Desperté en una cárcel de Tailandia. Me habían robado los zapatos y la camisa. Tenía varias cicatrices por todo el cuerpo. Gracias a la ayuda de mi compañero de celda, un proxeneta austriaco, conseguí que uno de los guardias me dejara hacer una llamada. No me salió gratis: a cambio, tuve que escuchar su propuesta para solucionar el conflicto catalán. Me tuvo tres horas atendiendo, pero he de reconocer que lo que decía tenía sentido. ¿Aunque de dónde iban a sacar los mossos a cincuenta o sesenta conejos gigantes?

— Joder, Jaime, lo siento —me dijo mi dentista en cuanto me reconoció la voz—. Todo iba muy bien: te saqué los tres riñones que no eran tuyos, uno de los tuyos, un trozo de hígado… Pero nos confiamos. El mafioso ruso y yo pensamos que podríamos usarte para meter cincuenta kilos de heroína en Europa.

— ¿Pero qué…?

— Tranquilo, tranquilo. Soborné al juez y lo ha tenido en cuenta.

— ¿Ya me han juzgado?

— Estuviste unas semanas en coma. Pero no te preocupes: veinte años pasan rapidísimo.

— ¿Veinte? ¿No has dicho que le sobornaste?

— Sí, pero en pesetas.

— ¿Pero cómo me haces esto?

— Cuando salgas, tienes un cuarenta por ciento de descuento en el blanqueamiento por el que preguntaste el otro día. Para que luego digas.

— ¿Pero tú crees que con eso vas a compensar veinte años de mi vida?

— Con buena conducta podrías salir en doce.

— Quiero un setenta por ciento.

— Cincuenta. Que algo tendré que sacarme.

Por supuesto, no soy idiota. Cuando fui a verle, doce años más tarde, no dejé que me sedara. Para el blanqueamiento, claro. Pero sí para todo lo demás. Porque después de aquellos años en la cárcel acabé con la dentadura y las encías hechas un desastre. En el economato había poca fruta fresca y menos seda dental.
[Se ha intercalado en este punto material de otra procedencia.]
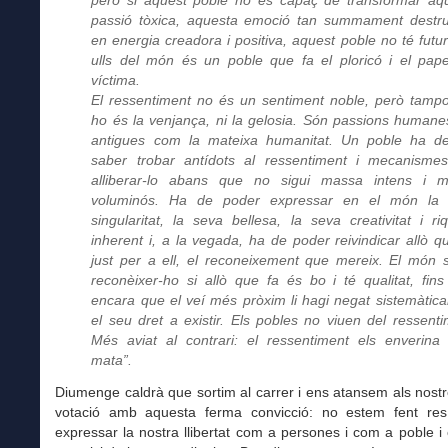
passió tòxica, aquesta emoció tan summament destru
en energia creadora i positiva, aquest poble no té futur 
ulls del món és un poble que fa el ploricó i el pap
víctima.
El ressentiment no és un sentiment noble, però tamp
ho és la venjança, ni la gelosia. Són passions humane
antigues com la mateixa humanitat. Un poble ha d
saber trobar antídots al ressentiment i mecanisme
alliberar-lo abans que no sigui massa intens i 
voluminós. Ha de poder expressar en el món la 
singularitat, la seva bellesa, la seva creativitat i ri
inherent i, a la vegada, ha de poder reivindicar allò q
just per a ell, el reconeixement que mereix. El món 
reconèixer-ho si allò que fa és bo i té qualitat, fins 
encara que el veí més pròxim li hagi negat sistemàtic
el seu dret a existir. Els pobles no viuen del ressenti
Més aviat al contrari: el ressentiment els enverina 
mata”.
Diumenge caldrà que sortim al carrer i ens atansem als nostr
votació amb aquesta ferma convicció: no estem fent r
expressar la nostra llibertat com a persones i com a poble i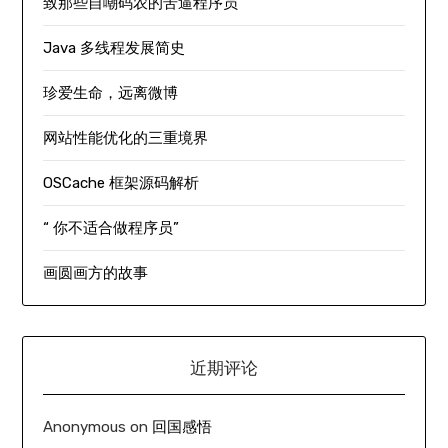
致那些自嘲码农的苦逼程序员
Java 多线程发展简史
珍爱生命，远离微博
网站性能优化的三重境界
OSCache 框架源码解析
“ 你不适合做程序员”
画圆画方的故事
近期评论
Anonymous
on
回国感悟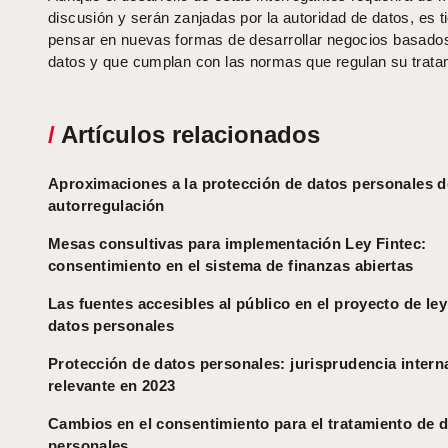
discusión y serán zanjadas por la autoridad de datos, es 
pensar en nuevas formas de desarrollar negocios basado
datos y que cumplan con las normas que regulan su trata
/
Artículos relacionados
Aproximaciones a la protección de datos personales d
autorregulación
Mesas consultivas para implementación Ley Fintec:
consentimiento en el sistema de finanzas abiertas
Las fuentes accesibles al público en el proyecto de ley
datos personales
Protección de datos personales: jurisprudencia intern
relevante en 2023
Cambios en el consentimiento para el tratamiento de 
personales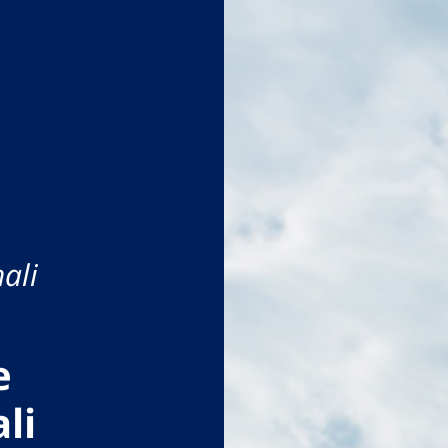
ali
e
li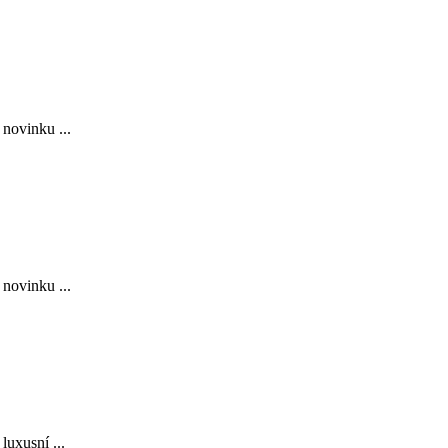
novinku ...
novinku ...
luxusní ...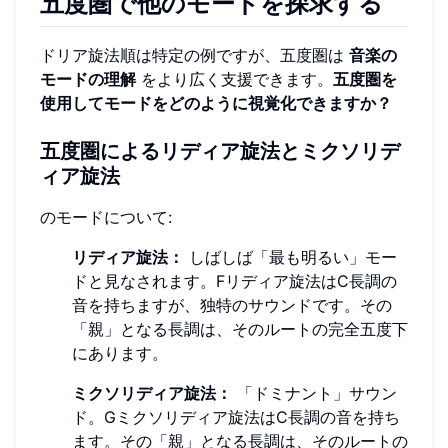
五度圏で他のモードを探求する
ドリア旋法順は特定の例ですが、五度圏は
音楽の
モードの理解
をより広く支援できます。
五度圏を
使用してモードをどのように視覚化できますか？
五度圏によるリディア旋法とミクソリデ
ィア旋法
のモードについて:
リディア旋法：
しばしば「最も明るい」モー
ドと見なされます。Fリディア旋法はC長調の
音を持ちますが、独特のサウンドです。その
「親」となる長調は、そのルートの完全五度下
にあります。
ミクソリディア旋法：
「ドミナント」サウン
ド。Gミクソリディア旋法はC長調の音を持ち
ます。その「親」となる長調は、そのルートの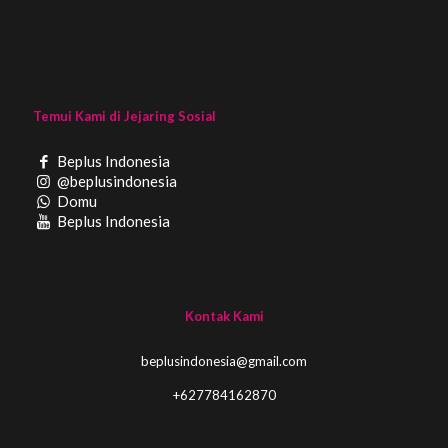
Temui Kami di Jejaring Sosial
Beplus Indonesia
@beplusindonesia
Domu
Beplus Indonesia
Kontak Kami
beplusindonesia@gmail.com
+627784162870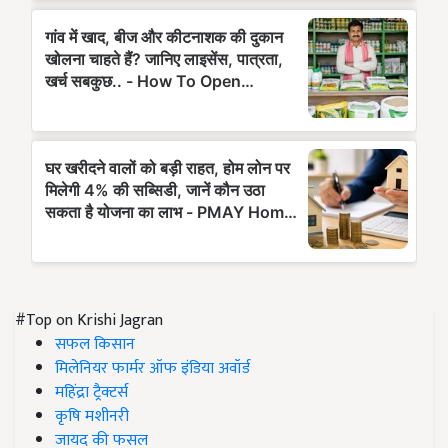
#Top on Krishi Jagran
सफल किसान
मिलेनियर फार्मर ऑफ इंडिया अवॉर्ड
महिंद्रा ट्रैक्टर्स
कृषि मशीनरी
जायद की फसल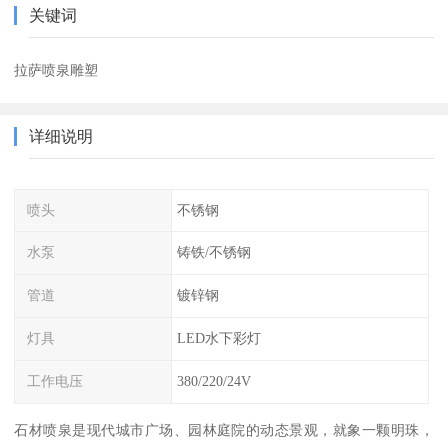
关键词
拉萨喷泉雕塑
详细说明
喷头
不锈钢
水泵
铸铁/不锈钢
管道
镀锌钢
灯具
LED水下彩灯
工作电压
380/220/24V
石材喷泉是现代城市广场、园林庭院的动态景观，就象一颗明珠，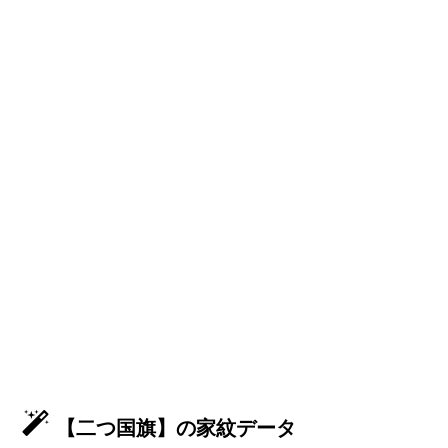
【二つ国旗】の家紋データ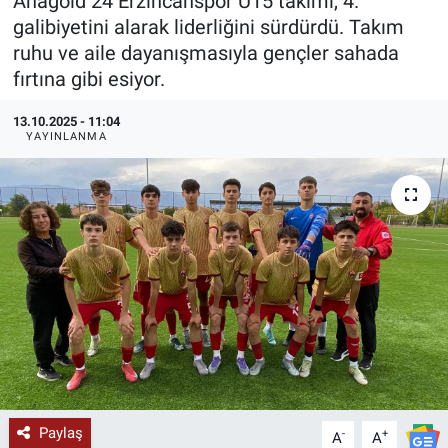
Anagold 24 Erzincanspor U15 takımı, 4.
galibiyetini alarak liderliğini sürdürdü. Takım
KÜLTÜR-SANAT
ruhu ve aile dayanışmasıyla gençler sahada
fırtına gibi esiyor.
Yerel Haber
13.10.2025 - 11:04
Politika
YAYINLANMA
SPOR
YAŞAM
RESMİ İLAN
Paylaş
-
+
A
A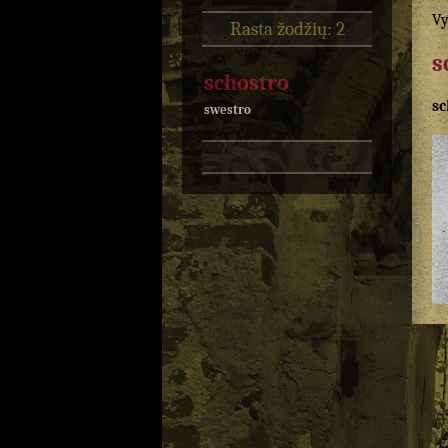
Vy
Rasta žodžių: 2
s
schostro
sc
swestro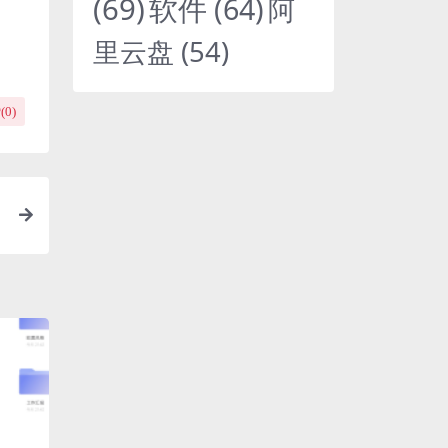
(69)
软件
(64)
阿
里云盘
(54)
(
0
)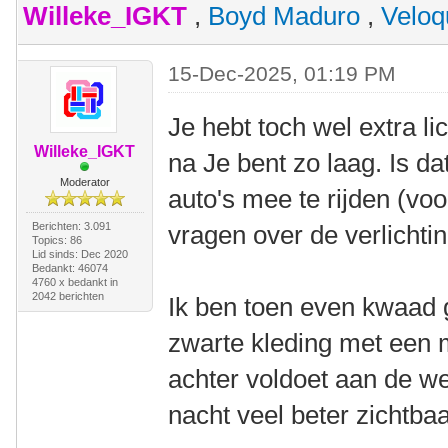
Willeke_IGKT
,
Boyd Maduro
,
Veloq
15-Dec-2025, 01:19 PM
Je hebt toch wel extra li
Willeke_IGKT
na Je bent zo laag. Is da
Moderator
auto's mee te rijden (voo
Berichten: 3.091
vragen over de verlichtin
Topics: 86
Lid sinds: Dec 2020
Bedankt: 46074
4760 x bedankt in
2042 berichten
Ik ben toen even kwaad g
zwarte kleding met een 
achter voldoet aan de we
nacht veel beter zichtbaa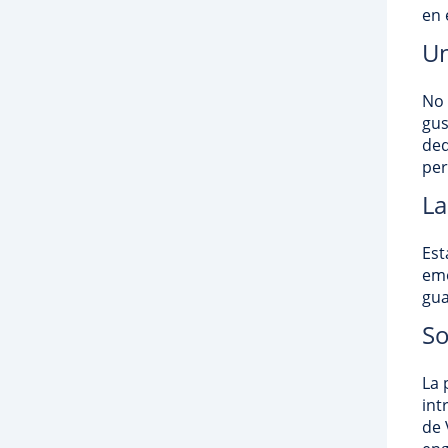
en 
Un
No 
gus
ded
per
La
Est
emo
gua
So
La 
int
de 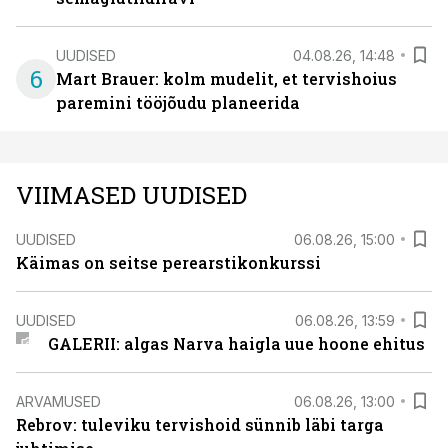
UUDISED
04.08.26, 14:48
6
Mart Brauer: kolm mudelit, et tervishoius
paremini tööjõudu planeerida
VIIMASED UUDISED
UUDISED
06.08.26, 15:00
Käimas on seitse perearstikonkurssi
UUDISED
06.08.26, 13:59
GALERII: algas Narva haigla uue hoone ehitus
ARVAMUSED
06.08.26, 13:00
Rebrov: tuleviku tervishoid sünnib läbi targa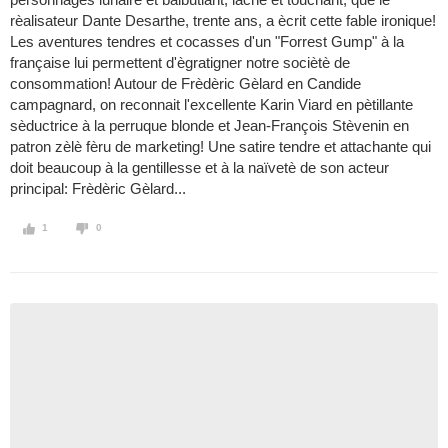
rèalisateur Dante Desarthe, trente ans, a ècrit cette fable ironique!
Les aventures tendres et cocasses d'un "Forrest Gump" à la
française lui permettent d'ègratigner notre sociètè de
consommation! Autour de Frèdèric Gèlard en Candide
campagnard, on reconnait l'excellente Karin Viard en pètillante
sèductrice à la perruque blonde et Jean-François Stèvenin en
patron zèlè fèru de marketing! Une satire tendre et attachante qui
doit beaucoup à la gentillesse et à la naïvetè de son acteur
principal: Frèdèric Gèlard...
1
0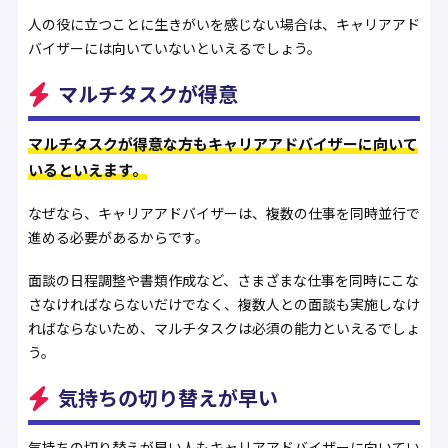
人の役に立つことに生きがいを感じない場合は、キャリアアド
バイザーには向いていないといえるでしょう。
マルチタスクが得意
マルチタスクが得意な方もキャリアアドバイザーに向いて
いるといえます。
なぜなら、キャリアアドバイザーは、複数の仕事を同時並行で
進める必要があるからです。
面談の日程調整や書類作成など、さまざまな仕事を同時にこな
さなければならないだけでなく、複数人との面談も実施しなけ
ればならないため、マルチタスクは必須の能力といえるでしょ
う。
気持ちの切り替えが早い
気持ちの切り替えが早い人もキャリアアドバイザーに向いてい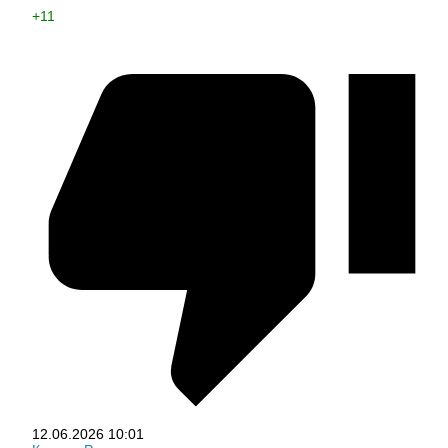
+11
12.06.2026
10:01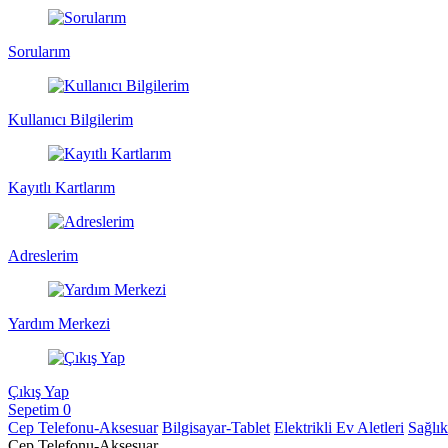
Sorularım
Kullanıcı Bilgilerim
Kayıtlı Kartlarım
Adreslerim
Yardım Merkezi
Çıkış Yap
Sepetim
0
Cep Telefonu-Aksesuar
Bilgisayar-Tablet
Elektrikli Ev Aletleri
Sağlı
Cep Telefonu-Aksesuar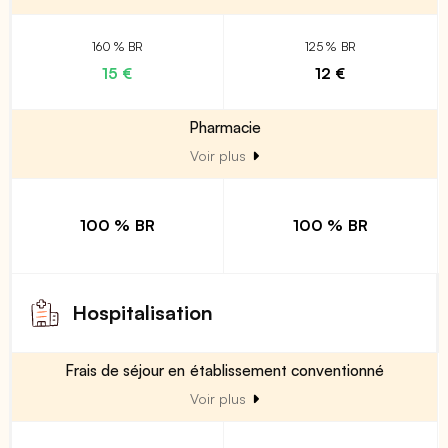
160 % BR
125 % BR
15 €
12 €
Pharmacie
Voir plus
100 % BR
100 % BR
Hospitalisation
Frais de séjour en établissement conventionné
Voir plus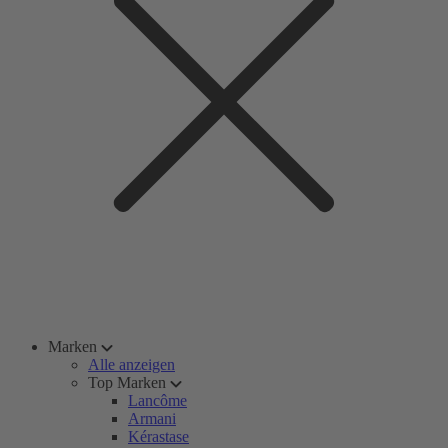
Marken
Alle anzeigen
Top Marken
Lancôme
Armani
Kérastase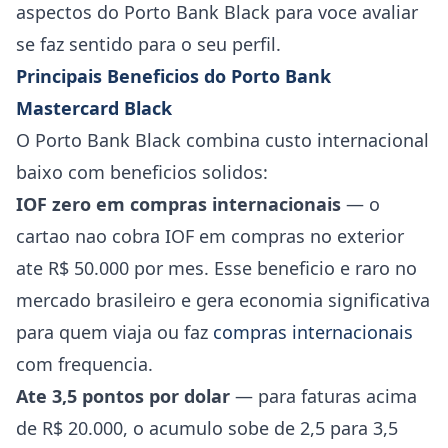
aspectos do Porto Bank Black para voce avaliar
se faz sentido para o seu perfil.
Principais Beneficios do Porto Bank
Mastercard Black
O Porto Bank Black combina custo internacional
baixo com beneficios solidos:
IOF zero em compras internacionais
— o
cartao nao cobra IOF em compras no exterior
ate R$ 50.000 por mes. Esse beneficio e raro no
mercado brasileiro e gera economia significativa
para quem viaja ou faz
compras internacionais
com frequencia.
Ate 3,5 pontos por dolar
— para faturas acima
de R$ 20.000, o acumulo sobe de 2,5 para 3,5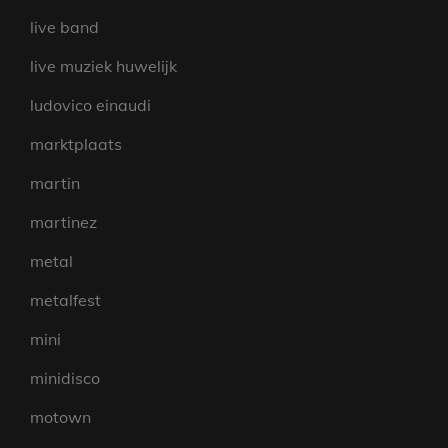
live band
live muziek huwelijk
ludovico einaudi
marktplaats
martin
martinez
metal
metalfest
mini
minidisco
motown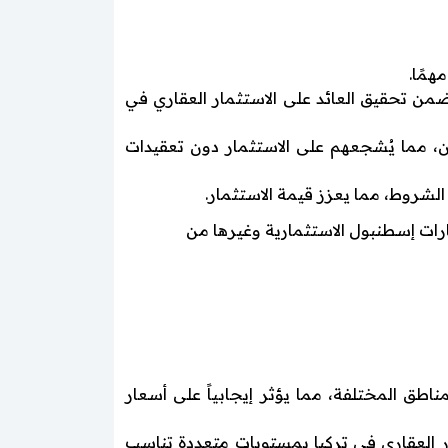
همًا.
ضمن تحقيق العائد على الاستثمار العقاري في
ن، مما يُشجعهم على الاستثمار دون تعقيدات
الشروط، مما يعزز قيمة الاستثمار.
ارات إسطنبول الاستثمارية وغيرها من
طق المختلفة، مما يؤثر إيجابياً على أسعار
ار العقاري في تركيا بمستويات متعددة تناسب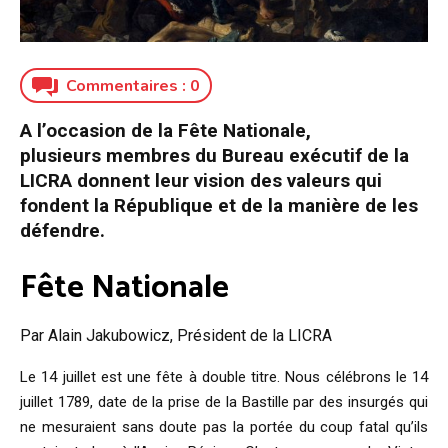
Commentaires :
0
A l’occasion de la Fête Nationale,
plusieurs membres du Bureau exécutif de la
LICRA donnent leur vision des valeurs qui
fondent la République et de la manière de les
défendre.
Fête Nationale
Par Alain Jakubowicz, Président de la LICRA
Le 14 juillet est une fête à double titre. Nous célébrons le 14
juillet 1789, date de la prise de la Bastille par des insurgés qui
ne mesuraient sans doute pas la portée du coup fatal qu’ils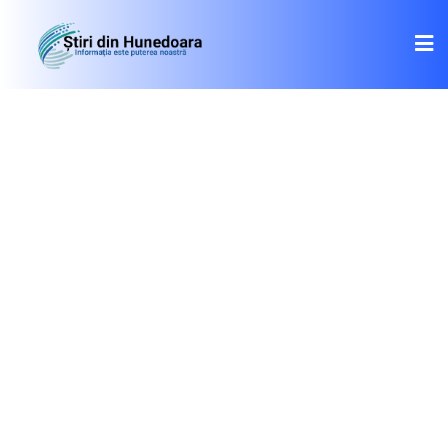
Skip
to
content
Un desastre.

— ¿Te sedo, entonces?

— Sí, dale.

— ¿Estás seguro?

— Hombre, mucho más cómodo.

— La última vez te enfadaste.

— Ya se me ha pasado. Hace doce años de eso, no soy tan rencoroso.

Desperté desnudo en un descampado.

— Oiga —dijo la señora de siempre, algo mayor, pero sacudiéndome con el bolso igualmente—. ¿Usted no tenía piernas antes?

— Joder, pues sí.

— Ya, lo siento. ¿Y cómo ha sido?

— El desgraciado de mi dentista. Me seda y se aprovecha.

— Nunca he probado la sedación.

— ¿No? Pues lo recomiendo. Es lo mejor. Yo no me entero de nada.